Exercise goal: Comb through the entries for "permissions" and pull out each line that holds it.

Information given:
= = =

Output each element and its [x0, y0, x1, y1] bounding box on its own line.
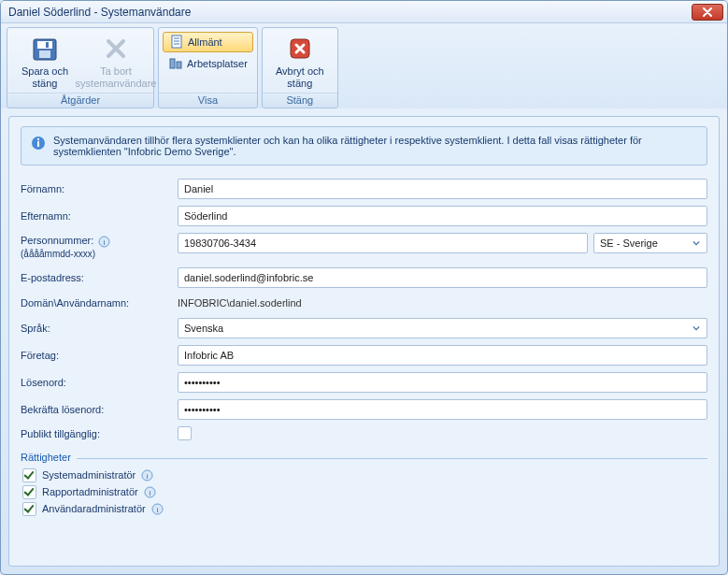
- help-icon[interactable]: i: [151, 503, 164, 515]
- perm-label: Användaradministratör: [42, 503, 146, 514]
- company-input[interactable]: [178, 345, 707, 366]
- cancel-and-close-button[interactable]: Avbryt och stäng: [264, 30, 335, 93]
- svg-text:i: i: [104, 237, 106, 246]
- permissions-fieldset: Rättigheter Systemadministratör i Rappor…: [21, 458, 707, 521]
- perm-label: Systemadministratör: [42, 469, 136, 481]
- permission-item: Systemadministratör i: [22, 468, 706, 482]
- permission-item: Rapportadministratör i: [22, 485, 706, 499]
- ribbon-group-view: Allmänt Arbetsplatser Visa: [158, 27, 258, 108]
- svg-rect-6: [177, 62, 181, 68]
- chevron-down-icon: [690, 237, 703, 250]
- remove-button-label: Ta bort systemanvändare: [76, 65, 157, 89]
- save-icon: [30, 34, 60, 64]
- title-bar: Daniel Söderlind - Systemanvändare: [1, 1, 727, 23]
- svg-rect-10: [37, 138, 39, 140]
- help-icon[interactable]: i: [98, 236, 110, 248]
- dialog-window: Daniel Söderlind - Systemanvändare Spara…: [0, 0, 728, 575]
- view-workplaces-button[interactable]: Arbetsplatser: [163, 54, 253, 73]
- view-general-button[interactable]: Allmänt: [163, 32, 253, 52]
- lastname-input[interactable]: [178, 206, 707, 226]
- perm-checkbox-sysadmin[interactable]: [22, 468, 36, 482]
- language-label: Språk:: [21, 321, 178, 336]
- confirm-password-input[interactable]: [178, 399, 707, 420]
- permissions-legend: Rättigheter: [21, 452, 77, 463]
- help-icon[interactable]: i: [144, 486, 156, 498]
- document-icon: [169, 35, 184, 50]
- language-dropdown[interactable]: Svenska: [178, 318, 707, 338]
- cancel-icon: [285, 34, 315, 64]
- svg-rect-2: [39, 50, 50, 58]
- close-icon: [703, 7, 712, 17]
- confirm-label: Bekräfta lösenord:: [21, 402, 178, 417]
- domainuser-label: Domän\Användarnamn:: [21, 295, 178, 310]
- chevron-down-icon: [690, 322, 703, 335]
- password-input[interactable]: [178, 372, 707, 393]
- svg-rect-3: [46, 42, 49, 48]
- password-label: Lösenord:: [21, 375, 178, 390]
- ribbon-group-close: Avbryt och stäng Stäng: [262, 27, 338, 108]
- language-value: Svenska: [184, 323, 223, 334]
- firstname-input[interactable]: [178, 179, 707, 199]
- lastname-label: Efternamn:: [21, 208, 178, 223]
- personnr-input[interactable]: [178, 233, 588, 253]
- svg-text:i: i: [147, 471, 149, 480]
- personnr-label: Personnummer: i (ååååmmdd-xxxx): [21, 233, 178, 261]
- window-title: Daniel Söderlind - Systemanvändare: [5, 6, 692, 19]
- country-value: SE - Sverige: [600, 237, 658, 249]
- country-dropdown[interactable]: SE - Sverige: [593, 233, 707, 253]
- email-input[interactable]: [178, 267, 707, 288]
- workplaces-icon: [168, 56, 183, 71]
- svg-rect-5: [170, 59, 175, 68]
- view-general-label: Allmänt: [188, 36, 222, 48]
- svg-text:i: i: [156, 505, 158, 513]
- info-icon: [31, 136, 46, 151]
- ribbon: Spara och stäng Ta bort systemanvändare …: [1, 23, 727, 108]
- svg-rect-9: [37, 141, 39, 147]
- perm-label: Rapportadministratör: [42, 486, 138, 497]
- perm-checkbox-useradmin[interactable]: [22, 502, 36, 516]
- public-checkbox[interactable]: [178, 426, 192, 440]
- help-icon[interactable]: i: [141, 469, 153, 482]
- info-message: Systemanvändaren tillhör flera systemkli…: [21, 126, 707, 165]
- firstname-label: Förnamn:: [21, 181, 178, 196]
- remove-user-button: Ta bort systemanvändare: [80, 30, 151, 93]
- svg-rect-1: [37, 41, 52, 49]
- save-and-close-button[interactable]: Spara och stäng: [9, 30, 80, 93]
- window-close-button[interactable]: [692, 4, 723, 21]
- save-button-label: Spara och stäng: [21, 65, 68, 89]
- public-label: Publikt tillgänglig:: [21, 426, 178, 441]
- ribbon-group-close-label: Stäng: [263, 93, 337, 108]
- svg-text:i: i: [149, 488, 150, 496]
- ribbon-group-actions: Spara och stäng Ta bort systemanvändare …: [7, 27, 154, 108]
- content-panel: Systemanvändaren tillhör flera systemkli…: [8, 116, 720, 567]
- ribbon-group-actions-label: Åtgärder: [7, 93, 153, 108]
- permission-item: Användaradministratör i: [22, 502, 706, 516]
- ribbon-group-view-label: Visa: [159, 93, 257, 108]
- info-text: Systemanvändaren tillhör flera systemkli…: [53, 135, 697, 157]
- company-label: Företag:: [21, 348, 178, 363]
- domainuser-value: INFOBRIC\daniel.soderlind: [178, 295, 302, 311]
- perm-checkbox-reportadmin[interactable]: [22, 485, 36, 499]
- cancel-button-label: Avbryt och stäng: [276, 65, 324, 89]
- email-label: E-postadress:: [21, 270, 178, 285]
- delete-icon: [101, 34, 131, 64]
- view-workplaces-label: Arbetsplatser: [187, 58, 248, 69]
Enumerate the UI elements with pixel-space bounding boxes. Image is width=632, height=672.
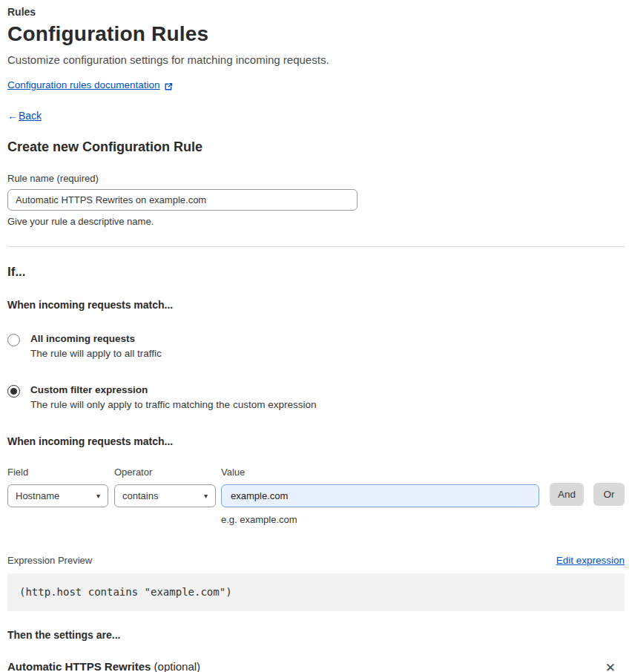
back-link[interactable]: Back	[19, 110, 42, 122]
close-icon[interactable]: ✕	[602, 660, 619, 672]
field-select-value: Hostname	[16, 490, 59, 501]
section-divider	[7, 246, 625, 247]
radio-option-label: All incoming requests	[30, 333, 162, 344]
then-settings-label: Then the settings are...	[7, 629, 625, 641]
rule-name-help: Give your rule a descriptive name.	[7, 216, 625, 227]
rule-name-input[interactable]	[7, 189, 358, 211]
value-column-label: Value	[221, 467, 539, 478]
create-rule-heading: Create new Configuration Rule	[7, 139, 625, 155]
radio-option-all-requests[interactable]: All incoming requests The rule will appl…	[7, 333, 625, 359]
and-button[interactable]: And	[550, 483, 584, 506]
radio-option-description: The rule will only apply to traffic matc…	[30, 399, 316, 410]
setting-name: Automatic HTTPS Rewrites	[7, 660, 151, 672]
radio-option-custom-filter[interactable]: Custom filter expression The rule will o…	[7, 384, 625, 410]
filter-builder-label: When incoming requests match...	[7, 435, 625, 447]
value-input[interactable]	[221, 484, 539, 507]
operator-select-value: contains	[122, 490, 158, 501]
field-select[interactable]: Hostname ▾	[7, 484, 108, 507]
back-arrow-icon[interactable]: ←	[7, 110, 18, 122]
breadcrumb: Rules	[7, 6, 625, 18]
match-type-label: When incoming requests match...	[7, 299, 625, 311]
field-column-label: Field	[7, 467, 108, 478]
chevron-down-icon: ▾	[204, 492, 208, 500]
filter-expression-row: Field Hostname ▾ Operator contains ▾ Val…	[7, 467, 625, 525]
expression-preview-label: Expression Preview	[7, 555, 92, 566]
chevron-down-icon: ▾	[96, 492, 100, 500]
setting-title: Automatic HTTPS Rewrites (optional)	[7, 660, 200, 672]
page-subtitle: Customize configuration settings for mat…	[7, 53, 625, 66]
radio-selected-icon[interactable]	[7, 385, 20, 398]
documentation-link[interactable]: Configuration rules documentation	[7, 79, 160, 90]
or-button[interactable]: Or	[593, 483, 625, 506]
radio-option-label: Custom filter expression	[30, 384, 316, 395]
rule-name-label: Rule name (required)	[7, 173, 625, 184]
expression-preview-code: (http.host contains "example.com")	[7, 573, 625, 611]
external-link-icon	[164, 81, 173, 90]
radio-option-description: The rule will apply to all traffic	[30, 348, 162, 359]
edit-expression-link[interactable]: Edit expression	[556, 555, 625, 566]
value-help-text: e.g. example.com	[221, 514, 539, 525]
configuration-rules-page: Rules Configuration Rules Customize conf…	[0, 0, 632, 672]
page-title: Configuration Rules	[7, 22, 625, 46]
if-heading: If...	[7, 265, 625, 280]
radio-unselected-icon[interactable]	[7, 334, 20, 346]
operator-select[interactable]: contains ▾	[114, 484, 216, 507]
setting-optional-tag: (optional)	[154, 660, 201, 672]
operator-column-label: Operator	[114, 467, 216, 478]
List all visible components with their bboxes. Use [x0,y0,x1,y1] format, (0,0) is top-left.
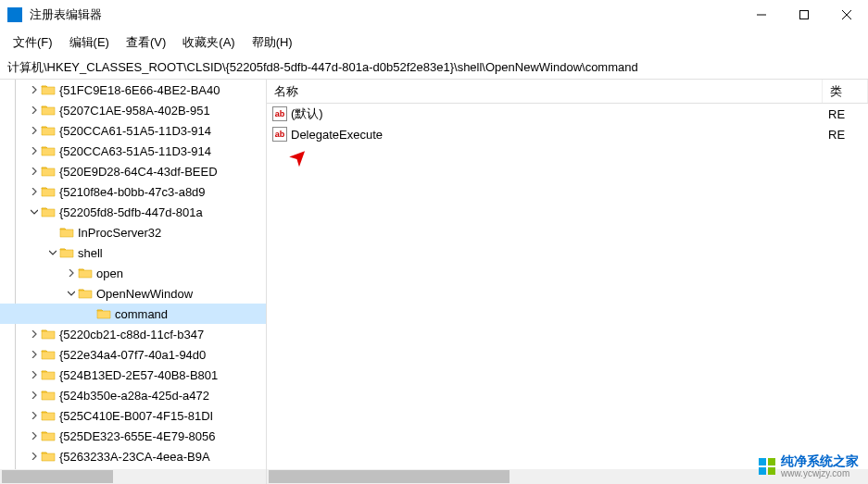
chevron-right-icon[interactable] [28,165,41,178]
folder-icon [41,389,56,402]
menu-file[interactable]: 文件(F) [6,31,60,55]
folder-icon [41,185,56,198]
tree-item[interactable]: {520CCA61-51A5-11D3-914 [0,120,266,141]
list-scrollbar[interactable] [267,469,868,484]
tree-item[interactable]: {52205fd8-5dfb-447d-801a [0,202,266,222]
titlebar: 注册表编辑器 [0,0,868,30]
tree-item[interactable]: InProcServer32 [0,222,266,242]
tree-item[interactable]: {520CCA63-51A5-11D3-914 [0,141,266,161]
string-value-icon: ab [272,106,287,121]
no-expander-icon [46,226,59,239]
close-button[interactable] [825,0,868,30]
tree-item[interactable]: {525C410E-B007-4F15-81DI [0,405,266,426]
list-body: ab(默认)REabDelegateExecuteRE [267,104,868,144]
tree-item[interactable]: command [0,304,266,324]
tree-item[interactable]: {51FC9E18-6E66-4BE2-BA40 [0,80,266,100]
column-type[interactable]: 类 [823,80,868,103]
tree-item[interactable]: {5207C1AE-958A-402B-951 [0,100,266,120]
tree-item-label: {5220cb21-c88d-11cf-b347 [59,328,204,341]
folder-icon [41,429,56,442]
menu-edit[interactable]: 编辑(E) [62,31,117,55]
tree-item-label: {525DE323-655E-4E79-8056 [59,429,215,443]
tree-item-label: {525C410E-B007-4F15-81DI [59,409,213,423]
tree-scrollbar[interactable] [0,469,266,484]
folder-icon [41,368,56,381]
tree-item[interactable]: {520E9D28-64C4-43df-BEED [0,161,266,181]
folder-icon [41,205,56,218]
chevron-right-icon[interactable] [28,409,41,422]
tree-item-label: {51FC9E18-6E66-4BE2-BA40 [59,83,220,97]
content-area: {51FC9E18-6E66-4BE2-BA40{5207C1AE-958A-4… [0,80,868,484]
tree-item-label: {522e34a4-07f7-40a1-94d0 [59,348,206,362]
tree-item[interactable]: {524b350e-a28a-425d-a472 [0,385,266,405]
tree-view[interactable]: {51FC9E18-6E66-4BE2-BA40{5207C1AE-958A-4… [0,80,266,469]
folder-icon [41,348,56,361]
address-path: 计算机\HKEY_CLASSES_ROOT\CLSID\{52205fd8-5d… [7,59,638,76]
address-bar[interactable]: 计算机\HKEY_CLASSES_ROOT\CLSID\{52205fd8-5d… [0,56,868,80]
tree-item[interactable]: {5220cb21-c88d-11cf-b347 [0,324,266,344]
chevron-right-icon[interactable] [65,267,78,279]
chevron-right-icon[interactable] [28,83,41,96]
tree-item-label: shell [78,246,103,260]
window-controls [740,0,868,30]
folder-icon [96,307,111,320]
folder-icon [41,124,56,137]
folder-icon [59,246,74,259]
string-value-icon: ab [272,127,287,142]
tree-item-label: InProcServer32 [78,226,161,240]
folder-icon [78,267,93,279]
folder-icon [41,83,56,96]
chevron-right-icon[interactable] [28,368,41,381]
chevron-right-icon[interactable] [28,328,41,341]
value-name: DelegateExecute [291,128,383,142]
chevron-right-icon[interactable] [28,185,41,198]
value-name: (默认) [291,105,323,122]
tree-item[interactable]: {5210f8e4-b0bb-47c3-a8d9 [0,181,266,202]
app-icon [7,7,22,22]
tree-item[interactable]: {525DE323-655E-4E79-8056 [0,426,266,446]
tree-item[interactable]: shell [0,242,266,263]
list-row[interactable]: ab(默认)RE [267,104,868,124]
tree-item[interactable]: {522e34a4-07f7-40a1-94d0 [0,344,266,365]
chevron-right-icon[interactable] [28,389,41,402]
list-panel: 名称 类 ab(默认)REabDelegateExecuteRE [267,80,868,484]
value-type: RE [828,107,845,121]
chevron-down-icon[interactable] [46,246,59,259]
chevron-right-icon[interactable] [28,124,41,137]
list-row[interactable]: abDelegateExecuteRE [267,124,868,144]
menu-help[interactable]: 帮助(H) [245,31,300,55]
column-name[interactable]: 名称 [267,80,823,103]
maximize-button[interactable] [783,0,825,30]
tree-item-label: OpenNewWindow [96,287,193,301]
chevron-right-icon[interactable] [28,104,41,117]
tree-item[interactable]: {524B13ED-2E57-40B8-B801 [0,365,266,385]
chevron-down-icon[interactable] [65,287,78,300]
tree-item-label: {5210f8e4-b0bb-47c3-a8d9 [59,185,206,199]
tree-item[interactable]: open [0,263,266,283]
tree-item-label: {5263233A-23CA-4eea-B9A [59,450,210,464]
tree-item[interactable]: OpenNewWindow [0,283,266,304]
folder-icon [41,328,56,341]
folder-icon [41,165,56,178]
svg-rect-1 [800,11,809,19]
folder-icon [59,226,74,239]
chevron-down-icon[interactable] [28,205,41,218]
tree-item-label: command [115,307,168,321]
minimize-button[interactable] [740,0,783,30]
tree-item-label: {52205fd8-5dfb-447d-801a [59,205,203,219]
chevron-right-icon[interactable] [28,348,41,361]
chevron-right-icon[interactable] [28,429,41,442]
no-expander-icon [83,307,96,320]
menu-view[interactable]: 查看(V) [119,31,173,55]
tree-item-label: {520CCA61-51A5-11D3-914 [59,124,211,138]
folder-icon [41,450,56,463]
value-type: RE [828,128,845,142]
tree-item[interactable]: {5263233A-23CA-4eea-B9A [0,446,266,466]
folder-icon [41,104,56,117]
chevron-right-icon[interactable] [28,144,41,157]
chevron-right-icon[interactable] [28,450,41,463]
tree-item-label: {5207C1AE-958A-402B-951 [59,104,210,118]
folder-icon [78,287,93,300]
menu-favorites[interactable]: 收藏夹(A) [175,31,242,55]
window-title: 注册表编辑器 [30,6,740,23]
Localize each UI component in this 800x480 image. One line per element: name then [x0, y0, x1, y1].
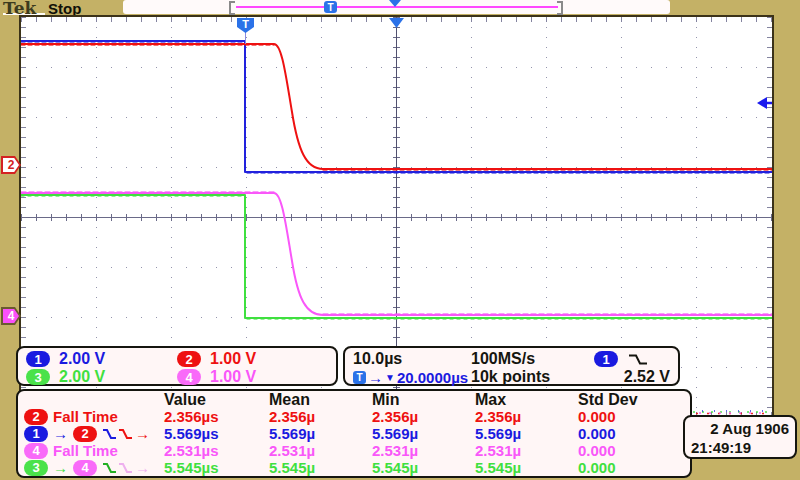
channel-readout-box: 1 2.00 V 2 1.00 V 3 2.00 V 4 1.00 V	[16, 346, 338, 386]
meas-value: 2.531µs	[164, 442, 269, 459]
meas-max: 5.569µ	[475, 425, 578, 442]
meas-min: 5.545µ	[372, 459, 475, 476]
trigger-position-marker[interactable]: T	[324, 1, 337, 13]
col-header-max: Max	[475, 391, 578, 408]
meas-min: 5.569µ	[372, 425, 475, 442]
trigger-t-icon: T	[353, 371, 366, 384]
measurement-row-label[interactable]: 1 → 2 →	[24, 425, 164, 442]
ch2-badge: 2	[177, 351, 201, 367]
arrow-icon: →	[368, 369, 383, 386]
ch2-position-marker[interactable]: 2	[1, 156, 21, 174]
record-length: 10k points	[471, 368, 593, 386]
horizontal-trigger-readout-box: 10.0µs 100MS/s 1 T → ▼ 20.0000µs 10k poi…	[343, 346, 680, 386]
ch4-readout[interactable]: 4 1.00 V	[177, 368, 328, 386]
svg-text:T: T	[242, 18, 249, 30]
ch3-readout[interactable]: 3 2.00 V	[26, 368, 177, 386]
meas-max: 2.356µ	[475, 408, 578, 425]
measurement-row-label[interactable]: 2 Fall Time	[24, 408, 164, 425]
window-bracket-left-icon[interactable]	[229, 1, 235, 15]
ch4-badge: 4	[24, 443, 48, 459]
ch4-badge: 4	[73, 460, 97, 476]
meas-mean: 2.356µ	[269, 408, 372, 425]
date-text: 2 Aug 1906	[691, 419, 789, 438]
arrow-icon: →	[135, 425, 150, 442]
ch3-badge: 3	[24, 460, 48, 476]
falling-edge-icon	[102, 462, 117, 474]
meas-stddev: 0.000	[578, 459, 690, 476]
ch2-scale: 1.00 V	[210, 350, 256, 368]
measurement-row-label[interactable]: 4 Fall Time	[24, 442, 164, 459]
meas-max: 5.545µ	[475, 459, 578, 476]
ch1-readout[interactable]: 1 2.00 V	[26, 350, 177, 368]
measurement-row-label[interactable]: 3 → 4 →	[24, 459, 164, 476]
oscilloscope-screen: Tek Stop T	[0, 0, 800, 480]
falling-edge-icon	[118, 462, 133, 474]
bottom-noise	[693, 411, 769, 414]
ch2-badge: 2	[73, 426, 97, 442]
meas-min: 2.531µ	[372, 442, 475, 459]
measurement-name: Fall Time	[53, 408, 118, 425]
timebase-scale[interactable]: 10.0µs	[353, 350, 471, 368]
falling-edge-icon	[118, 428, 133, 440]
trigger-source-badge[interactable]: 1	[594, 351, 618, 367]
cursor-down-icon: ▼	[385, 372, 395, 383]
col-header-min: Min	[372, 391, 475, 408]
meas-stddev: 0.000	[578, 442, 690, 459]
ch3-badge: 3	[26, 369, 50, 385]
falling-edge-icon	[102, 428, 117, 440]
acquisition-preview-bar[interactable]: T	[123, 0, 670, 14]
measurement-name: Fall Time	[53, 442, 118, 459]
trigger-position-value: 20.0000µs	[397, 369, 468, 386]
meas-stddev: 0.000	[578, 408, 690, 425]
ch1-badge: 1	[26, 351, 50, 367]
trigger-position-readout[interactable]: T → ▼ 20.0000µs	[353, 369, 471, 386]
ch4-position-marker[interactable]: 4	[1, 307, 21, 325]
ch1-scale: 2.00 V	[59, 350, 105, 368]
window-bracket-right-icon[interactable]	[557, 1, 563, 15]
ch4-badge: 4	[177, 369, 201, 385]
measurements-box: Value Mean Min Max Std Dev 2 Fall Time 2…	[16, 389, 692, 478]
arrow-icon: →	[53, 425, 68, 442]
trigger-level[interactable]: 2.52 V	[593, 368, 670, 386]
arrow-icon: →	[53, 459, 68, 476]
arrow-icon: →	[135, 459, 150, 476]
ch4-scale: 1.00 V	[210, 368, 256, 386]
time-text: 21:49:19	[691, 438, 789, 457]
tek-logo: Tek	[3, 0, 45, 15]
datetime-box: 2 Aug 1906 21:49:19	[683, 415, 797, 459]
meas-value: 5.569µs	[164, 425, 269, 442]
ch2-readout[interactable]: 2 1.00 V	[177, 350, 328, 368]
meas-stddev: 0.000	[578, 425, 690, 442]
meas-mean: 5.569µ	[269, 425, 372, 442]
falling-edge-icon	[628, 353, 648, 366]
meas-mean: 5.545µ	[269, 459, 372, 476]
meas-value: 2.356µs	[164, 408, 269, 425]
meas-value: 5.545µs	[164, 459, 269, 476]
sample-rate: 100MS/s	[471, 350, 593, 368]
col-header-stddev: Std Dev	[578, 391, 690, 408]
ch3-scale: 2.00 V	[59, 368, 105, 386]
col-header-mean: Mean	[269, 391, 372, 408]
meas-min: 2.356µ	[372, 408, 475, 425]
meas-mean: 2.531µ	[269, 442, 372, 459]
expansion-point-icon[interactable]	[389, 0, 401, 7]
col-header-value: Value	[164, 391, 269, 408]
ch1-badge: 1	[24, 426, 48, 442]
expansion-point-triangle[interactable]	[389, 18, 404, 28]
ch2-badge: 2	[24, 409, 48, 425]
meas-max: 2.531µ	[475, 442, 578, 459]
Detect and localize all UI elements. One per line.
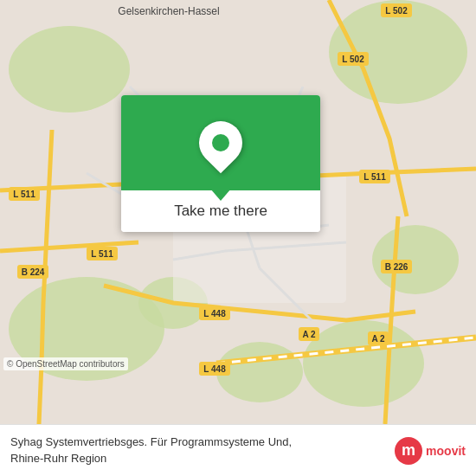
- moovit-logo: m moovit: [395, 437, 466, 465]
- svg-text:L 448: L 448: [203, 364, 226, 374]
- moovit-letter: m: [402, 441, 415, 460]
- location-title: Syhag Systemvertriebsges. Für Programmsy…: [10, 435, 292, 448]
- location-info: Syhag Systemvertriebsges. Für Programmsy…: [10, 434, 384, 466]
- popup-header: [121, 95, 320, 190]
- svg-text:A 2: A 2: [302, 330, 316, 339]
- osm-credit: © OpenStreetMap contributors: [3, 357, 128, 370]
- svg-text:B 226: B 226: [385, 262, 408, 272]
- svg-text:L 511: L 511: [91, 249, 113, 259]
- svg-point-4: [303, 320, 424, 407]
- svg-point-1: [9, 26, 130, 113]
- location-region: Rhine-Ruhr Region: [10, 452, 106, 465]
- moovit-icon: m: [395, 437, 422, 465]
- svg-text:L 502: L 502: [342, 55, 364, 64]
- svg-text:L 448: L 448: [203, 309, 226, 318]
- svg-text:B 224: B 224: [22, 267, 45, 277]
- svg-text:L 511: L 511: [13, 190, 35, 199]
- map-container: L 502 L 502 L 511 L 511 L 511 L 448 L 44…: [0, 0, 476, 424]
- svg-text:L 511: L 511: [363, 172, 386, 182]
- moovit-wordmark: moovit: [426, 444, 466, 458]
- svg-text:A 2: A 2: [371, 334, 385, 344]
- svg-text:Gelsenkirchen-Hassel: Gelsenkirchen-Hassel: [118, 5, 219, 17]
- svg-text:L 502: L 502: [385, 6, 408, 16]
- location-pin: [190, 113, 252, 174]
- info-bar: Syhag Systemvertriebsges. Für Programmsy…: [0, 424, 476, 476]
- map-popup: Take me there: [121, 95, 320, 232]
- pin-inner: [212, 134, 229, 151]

= = =

Exercise output:
- permissions-fieldset: Rättigheter Systemadministratör i Rappor…: [21, 458, 707, 521]
- permissions-legend: Rättigheter: [21, 452, 77, 463]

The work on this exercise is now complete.